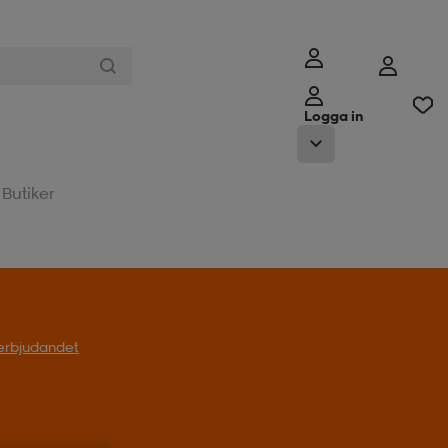
Logga in
Butiker
l erbjudandet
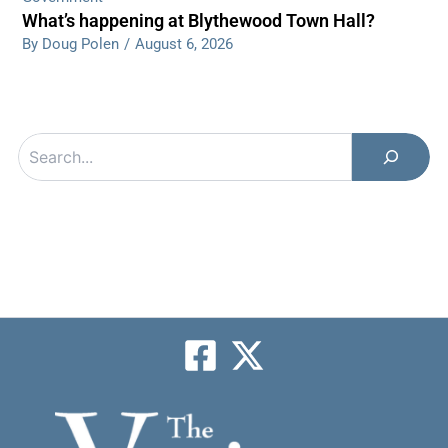
What’s happening at Blythewood Town Hall?
By Doug Polen
/
August 6, 2026
Search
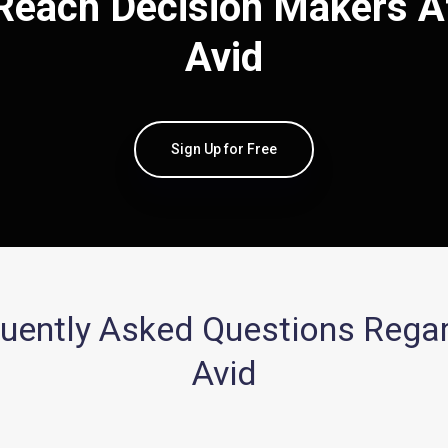
Reach Decision Makers A
Avid
Sign Up for Free
uently Asked Questions Rega
Avid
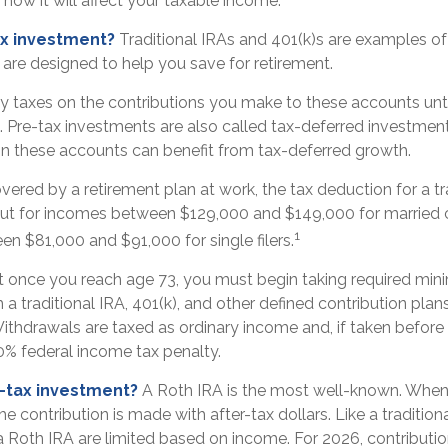
how it will affect your taxable income.
ax investment?
Traditional IRAs and 401(k)s are examples of
are designed to help you save for retirement.
y taxes on the contributions you make to these accounts unti
s. Pre-tax investments are also called tax-deferred investme
n these accounts can benefit from tax-deferred growth.
overed by a retirement plan at work, the tax deduction for a tra
ut for incomes between $129,000 and $149,000 for married c
1
een $81,000 and $91,000 for single filers.
t once you reach age 73, you must begin taking required mi
m a traditional IRA, 401(k), and other defined contribution plan
ithdrawals are taxed as ordinary income and, if taken befor
0% federal income tax penalty.
r-tax investment?
A Roth IRA is the most well-known. Whe
he contribution is made with after-tax dollars. Like a traditiona
a Roth IRA are limited based on income. For 2026, contributi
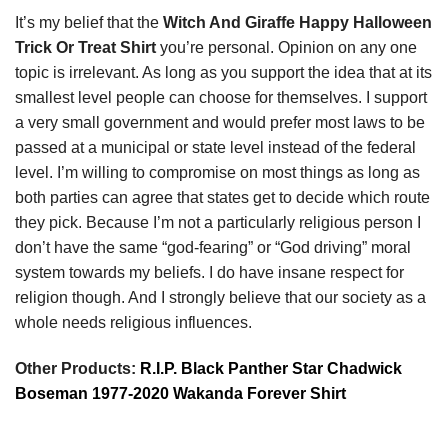
It’s my belief that the
Witch And Giraffe Happy Halloween
Trick Or Treat Shirt
you’re personal. Opinion on any one
topic is irrelevant. As long as you support the idea that at its
smallest level people can choose for themselves. I support
a very small government and would prefer most laws to be
passed at a municipal or state level instead of the federal
level. I’m willing to compromise on most things as long as
both parties can agree that states get to decide which route
they pick. Because I’m not a particularly religious person I
don’t have the same “god-fearing” or “God driving” moral
system towards my beliefs. I do have insane respect for
religion though. And I strongly believe that our society as a
whole needs religious influences.
Other Products:
R.I.P. Black Panther Star Chadwick
Boseman 1977-2020 Wakanda Forever Shirt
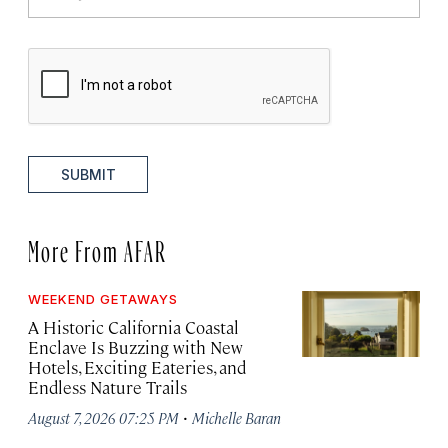
SUBMIT
More From AFAR
WEEKEND GETAWAYS
A Historic California Coastal
Enclave Is Buzzing with New
Hotels, Exciting Eateries, and
Endless Nature Trails
·
August 7, 2026 07:25 PM
Michelle Baran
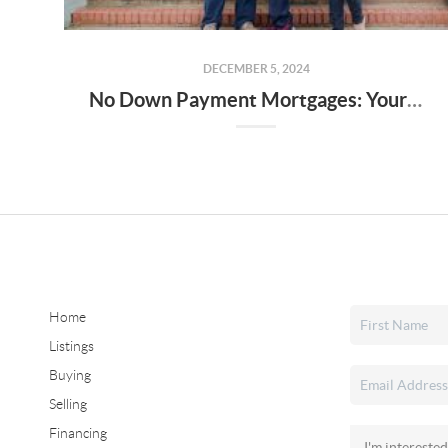
DECEMBER 5, 2024
No Down Payment Mortgages: Your Guide to USDA, FHA Loans, and the Alabama Step Up Program
Home
Listings
Buying
Selling
Financing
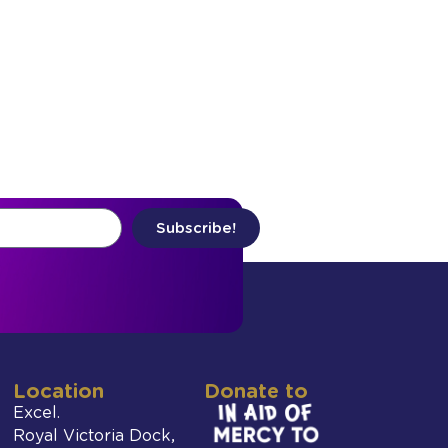
Subscribe!
Location
Donate to
Excel.
Royal Victoria Dock,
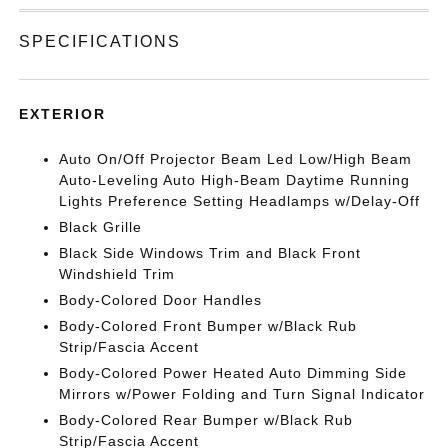
SPECIFICATIONS
EXTERIOR
Auto On/Off Projector Beam Led Low/High Beam
Auto-Leveling Auto High-Beam Daytime Running
Lights Preference Setting Headlamps w/Delay-Off
Black Grille
Black Side Windows Trim and Black Front
Windshield Trim
Body-Colored Door Handles
Body-Colored Front Bumper w/Black Rub
Strip/Fascia Accent
Body-Colored Power Heated Auto Dimming Side
Mirrors w/Power Folding and Turn Signal Indicator
Body-Colored Rear Bumper w/Black Rub
Strip/Fascia Accent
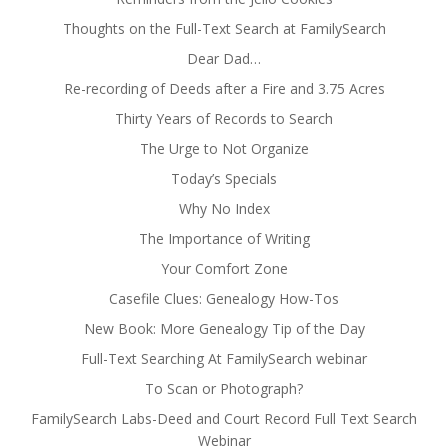
Thoughts on the Full-Text Search at FamilySearch
Dear Dad…
Re-recording of Deeds after a Fire and 3.75 Acres
Thirty Years of Records to Search
The Urge to Not Organize
Today’s Specials
Why No Index
The Importance of Writing
Your Comfort Zone
Casefile Clues: Genealogy How-Tos
New Book: More Genealogy Tip of the Day
Full-Text Searching At FamilySearch webinar
To Scan or Photograph?
FamilySearch Labs-Deed and Court Record Full Text Search
Webinar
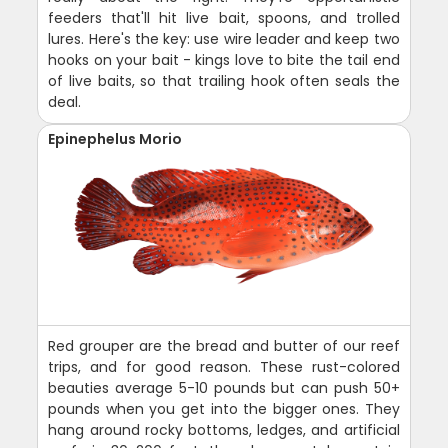
feeders that'll hit live bait, spoons, and trolled
lures. Here's the key: use wire leader and keep two
hooks on your bait - kings love to bite the tail end
of live baits, so that trailing hook often seals the
deal.
Epinephelus Morio
Red grouper are the bread and butter of our reef
trips, and for good reason. These rust-colored
beauties average 5-10 pounds but can push 50+
pounds when you get into the bigger ones. They
hang around rocky bottoms, ledges, and artificial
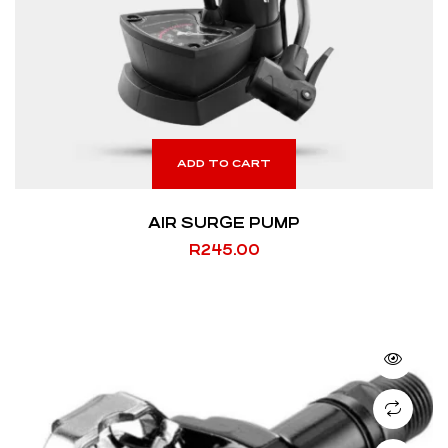
ADD TO CART
AIR SURGE PUMP
R
245.00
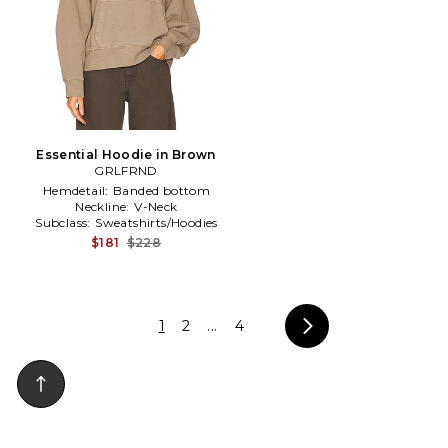
Essential Hoodie in Brown
GRLFRND
Hemdetail:
Banded bottom
Neckline:
V-Neck
Subclass:
Sweatshirts/Hoodies
$181
$228
1
2
...
4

·····

## WORK ITEM
Scan the entries above for the string "deferred", and copy every line where it turns up.

## RESPONSE
s. Pre-tax investments are also called tax-deferred investme
n these accounts can benefit from tax-deferred growth.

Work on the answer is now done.